The simulation starts by infecting a random set of seed agents with all other agents as susceptible. The disease transmits from person to person at a meeting (in the University and the Bike dataset), or through a venue (in the Foursquare datasets) with a transmission probability, \(\beta \). In the University dataset, two agents meet when they are at the same location (such as a classroom or cafeteria) at the same time. A meeting occurs when two bikes are within 5 m for more than 5 min in the Bike dataset. When an infectious agent visits a venue in the Foursquare dataset, we mark the venue as infected and it remains infected for 48 h. This aligns with the studies on COVID-19 lifespan on various surfaces31.

A susceptible person is infected with probability \(\beta \) when meeting an infectious person or visiting an infected venue. The value of \(\beta \) is determined for each scenario based on knowledge of existing variables such as \(R_{0}\) (see Supplementary material for details). An infected person remains in incubation for \(\mathcal {N}(6, 1)\) days followed by the infectious stage gaining the ability to infect other susceptible agents or venues. Here, \(\mathcal {N}(\mu ,\sigma )\) denotes a sample from a normal distribution with mean \(\mu \) and standard deviation \(\sigma \). The distribution models variability in infection behavior. For COVID-19 there are a significant fraction of asymptomatic carriers32,33. As CDC mentioned, we consider \(35\%\) of the infected population (randomly chosen) to be asymptomatic. A symptomatic person remains infectious for \(\mathcal {N}(5, 1)\) days before showing symptoms and subsequently enters the in-care stage such as at home self-quarantine or hospitalization. At this stage, the person ceases to infect others. After \(\mathcal {N}(13, 1)\) days in care, the agent assumed to recover and become immune. On the other hand, asymptomatic agents do not seek care, and thus they skip the in-care state and remain infectious for \(\mathcal {N}(18, 1)\) days.

We study temporal dynamics of the infection spread in four dimensions—the total number of infected people till date, number of active cases, number of new infections, and epidemiological parameters such as the time-varying reproduction number (\(R_{t}\)) or growth rate (\(\lambda _{t}\)). The active cases include individuals that have been infected till date but not yet recovered. The time-varying reproduction number34, \(R_{t}\) for day t is the expected number of average individuals infected by a single agent who gets infected on day t.
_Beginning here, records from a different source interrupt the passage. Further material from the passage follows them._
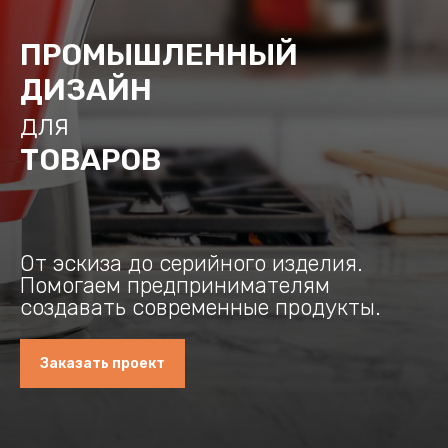
ПРОМЫШЛЕННЫЙ
ДИЗАЙН
для
ТОВАРОВ
От эскиза до серийного изделия.
Помогаем предпринимателям
создавать современные продукты.
Заказать проект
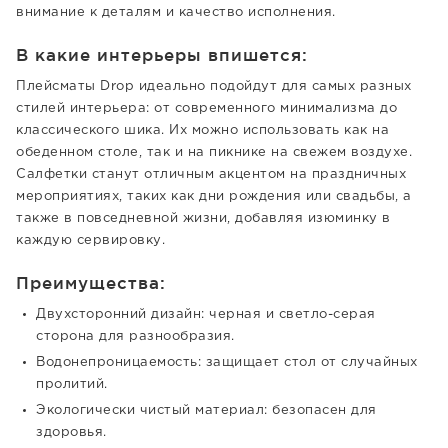
внимание к деталям и качество исполнения.
В какие интерьеры впишется:
Плейсматы Drop идеально подойдут для самых разных
стилей интерьера: от современного минимализма до
классического шика. Их можно использовать как на
обеденном столе, так и на пикнике на свежем воздухе.
Салфетки станут отличным акцентом на праздничных
мероприятиях, таких как дни рождения или свадьбы, а
также в повседневной жизни, добавляя изюминку в
каждую сервировку.
Преимущества:
Двухсторонний дизайн: черная и светло-серая
сторона для разнообразия.
Водонепроницаемость: защищает стол от случайных
пролитий.
Экологически чистый материал: безопасен для
здоровья.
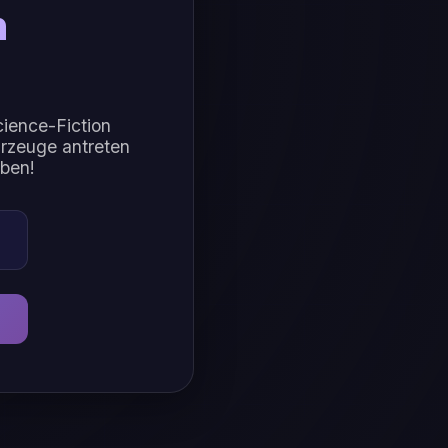
n
cience-Fiction
hrzeuge antreten
aben!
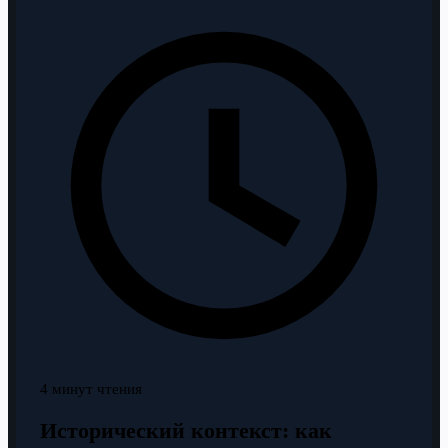
4 минут чтения
Исторический контекст: как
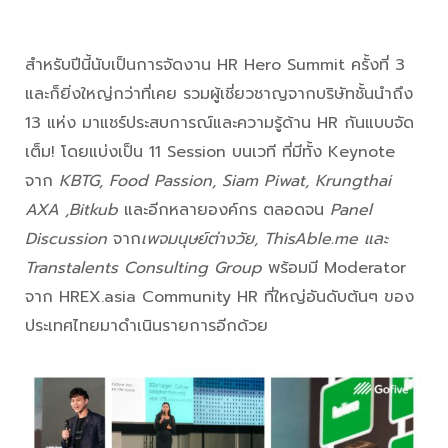
สำหรับปีนี้นับเป็นการจัดงาน HR Hero Summit ครั้งที่ 3
และก็ยิ่งใหญ่กว่าที่เคย รวมผู้เชี่ยวชาญจากบริษัทชั้นนำถึง
13 แห่ง มาแชร์ประสบการณ์และความรู้ด้าน HR กันแบบจัด
เต็ม! โดยแบ่งเป็น 11 Session บนเวที ที่มีทั้ง Keynote
จาก
KBTG, Food Passion, Siam Piwat, Krungthai
AXA ,Bitkub
และอีกหลายองค์กร ตลอดจน
Panel
Discussion
จาก
เพจมนุษย์ต่างวัย, ThisAble.me และ
Transtalents Consulting Group
พร้อมมี Moderator
จาก HREX.asia Community HR ที่ใหญ่อันดับต้นๆ ของ
ประเทศไทยมาดำเนินรายการอีกด้วย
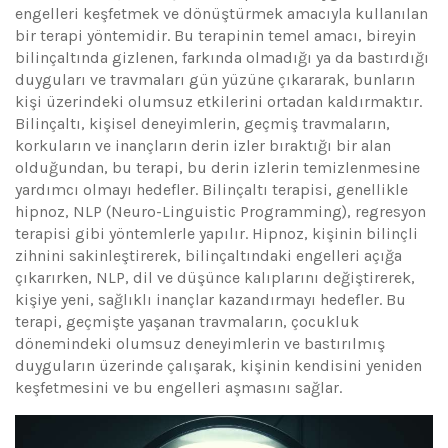
engelleri keşfetmek ve dönüştürmek amacıyla kullanılan
bir terapi yöntemidir. Bu terapinin temel amacı, bireyin
bilinçaltında gizlenen, farkında olmadığı ya da bastırdığı
duyguları ve travmaları gün yüzüne çıkararak, bunların
kişi üzerindeki olumsuz etkilerini ortadan kaldırmaktır.
Bilinçaltı, kişisel deneyimlerin, geçmiş travmaların,
korkuların ve inançların derin izler bıraktığı bir alan
olduğundan, bu terapi, bu derin izlerin temizlenmesine
yardımcı olmayı hedefler. Bilinçaltı terapisi, genellikle
hipnoz, NLP (Neuro-Linguistic Programming), regresyon
terapisi gibi yöntemlerle yapılır. Hipnoz, kişinin bilinçli
zihnini sakinleştirerek, bilinçaltındaki engelleri açığa
çıkarırken, NLP, dil ve düşünce kalıplarını değiştirerek,
kişiye yeni, sağlıklı inançlar kazandırmayı hedefler. Bu
terapi, geçmişte yaşanan travmaların, çocukluk
dönemindeki olumsuz deneyimlerin ve bastırılmış
duyguların üzerinde çalışarak, kişinin kendisini yeniden
keşfetmesini ve bu engelleri aşmasını sağlar.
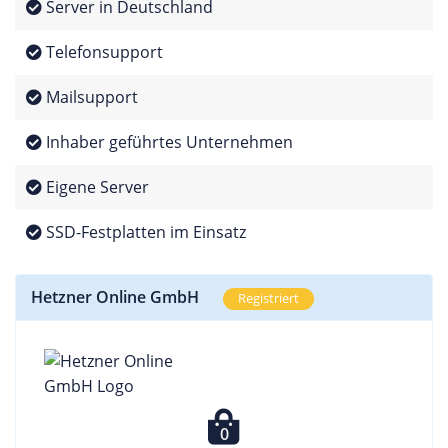
Server in Deutschland
Telefonsupport
Mailsupport
Inhaber geführtes Unternehmen
Eigene Server
SSD-Festplatten im Einsatz
Hetzner Online GmbH
Registriert
0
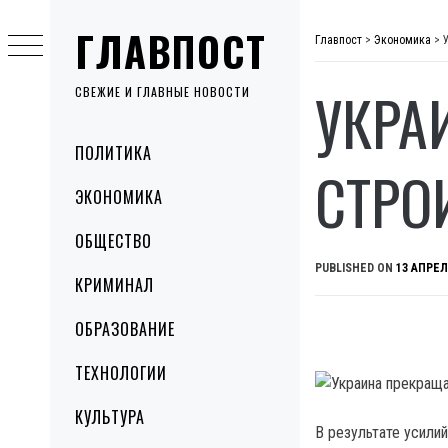
Skip
ГЛАВПОСТ
to
Главпост
>
Экономика
>
content
УКРА
СВЕЖИЕ И ГЛАВНЫЕ НОВОСТИ
Primary
ПОЛИТИКА
Menu
СТРО
ЭКОНОМИКА
ОБЩЕСТВО
PUBLISHED ON
13 АПРЕЛ
КРИМИНАЛ
ОБРАЗОВАНИЕ
ТЕХНОЛОГИИ
КУЛЬТУРА
В результате усили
The growth rate, \(\lambda _{t}\), is the ratio of the total number of agents newly infected on the day t to the same number on the day \(t-1\).

Ethics of data and methodology

In this study, we used secondary datasets collected in the past (between 2012 and 2018) by other researchers, who have published detailed information about the corpora and the collection processes25,26,27. The project has gone through the ethics review process at the School of Informatics, University of Edinburgh, and has received a waiver for use of these secondary corpora. More specifically, the datasets were completely anonymous with personal identifying information removed. They are either public or collected with consent as follows:

  • The Foursquare data were derived from open public posts on Twitter between 2012 and 2014 by researchers at University of Freibiurg and made available online (https://sites.google.com/site/yangdingqi/home/foursquare-dataset). Details of the data has been published previously25,26.

  • The University and Bike datasets were collected from adult participants with informed consent. The University dataset was collected between September 2015 to November 2015 by the research group at (NetMan) AIOps labs at Tsinghua University, for research purposes. The data collection process was published in 201627. We received the dataset through personal communication with the authors. The Bike dataset was collected between June 2018 and September 2018 by a private company, Zhejiang Tendency Technology Co., Ltd in the city of ZhengZhou, P.R. China.